Popular social fundraising platform GoFundMe has just launched a new way for people to fund their endeavors. It’s called Team Fundraising, a new feature that rolls out today, allowing people to combine forces and start joint campaigns for crowd-sourced donations.
GoFundMe CEO Rob Solomon, who consistently talks about growing the “giving layer” of the Internet, says that addresses a massive new pool of prospective fundraisers and donors. It’s a tool to reach sports teams, school groups, and groups of people who want their own way to rally around a community cause or specific charity. Teams will still have a traditional GoFundMe page, but each will get a personalized link that lets the team track who has raised the most.
For some of these fundraisers, that eliminates the old model of going door-to-door to make solicitations (although that’s another important socializing experience the web just deleted). “There’s a huge amount of fundraising that happens in the offline world where kids are being asked to do somewhat ridiculous things like selling cookie dough and selling gift wrapping, and we think that’s a quaint idea,” Solomon says as one example.
In his view, people who work together on these types of campaigns often gain more motivation because they can be cooperative and competitive, and ultimately combine to raise way more money than someone might alone. “But it’s very inefficient and in the era where everyone has a mobile phone, everyone has a credit card.
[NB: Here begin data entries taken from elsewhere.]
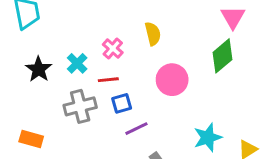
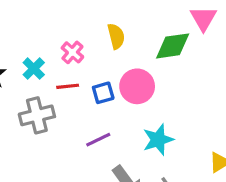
green diamond: (223, 56) -> (173, 46), moved, turned 32
blue square: (122, 103) -> (103, 93), moved
cyan star: (208, 138) -> (158, 140), moved

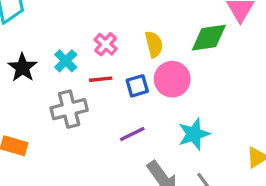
yellow semicircle: (116, 36) -> (154, 44), moved

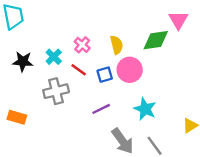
black star: (22, 68) -> (23, 61), turned -30
red line: (101, 79) -> (79, 70), turned 42
cyan star: (194, 134) -> (145, 109), turned -30

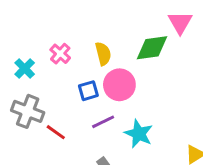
red line: (79, 70) -> (56, 132), moved
gray cross: (56, 91) -> (28, 111), turned 35
purple line: (101, 109) -> (103, 122), moved

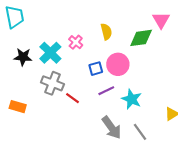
yellow semicircle: (103, 54) -> (106, 32), moved
cyan cross: (25, 68) -> (50, 53), size x1.5

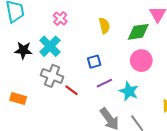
pink cross: (76, 42) -> (60, 18), moved
pink circle: (118, 64) -> (141, 61), moved

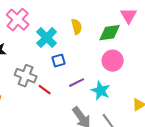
pink cross: (60, 18) -> (18, 20), moved, size x1.6
cyan cross: (50, 46) -> (47, 38), moved
blue square: (94, 62) -> (59, 61), moved

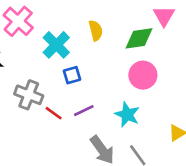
purple line: (77, 83) -> (84, 111), moved

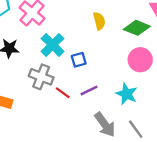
green diamond: (139, 38) -> (137, 28), turned 30
cyan cross: (56, 45) -> (53, 45), moved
It’s a little bit crazy not to do all of this online.”
GoFundMe tested that idea by giving several groups early access before the formal launch. Teams of anywhere from 20 to 60 or so people have since combined to raise several thousand dollars for things like sending a cheerleading squad to nationals, or a high school science team to their own STEM-related tournament. In Boston, supporters of the It Takes A Village Foundation, created a universal page collectively to raise money for an upcoming running-for-charity event, while in Seattle over 300 supporters affiliated with the Gender Justice League combined to raise more than $45,000 toward the city’s Trans Pride Seattle celebration.
On the back end, the platform is designed to help teams of all sizes coordinate their actions. There’s a fundraiser-specific dashboard that allowed everyone to easily communicate and track their campaign progress, and built-in leaderboard to encourage what a press release calls “friendly competition” among team members, who can keep track of donations tied to their individual accounts. As donations roll in, the site tracks all of the activity, so people who shared a personalized link to the larger campaign can trace back which contributors gave through it and personally thank them.
How much GoFundMe profits from all of this is unclear because the company no longer charges a dedicated service fee. It’s moved to a tip-based model, which allows donors to give extra funds to support the service, without carving a flat fee from what recipients are receiving.
Either way, recruiting new users remains key, especially as Facebook has its own network-tapping fundraising tools. “If you’re exposed to something for the first time in this team environment, we also think it’s going open up different avenues where you’re going to come back when you have to help one of your neighbors, when you have to help a friend, when you want to help your favorite nonprofit,” says Solomon.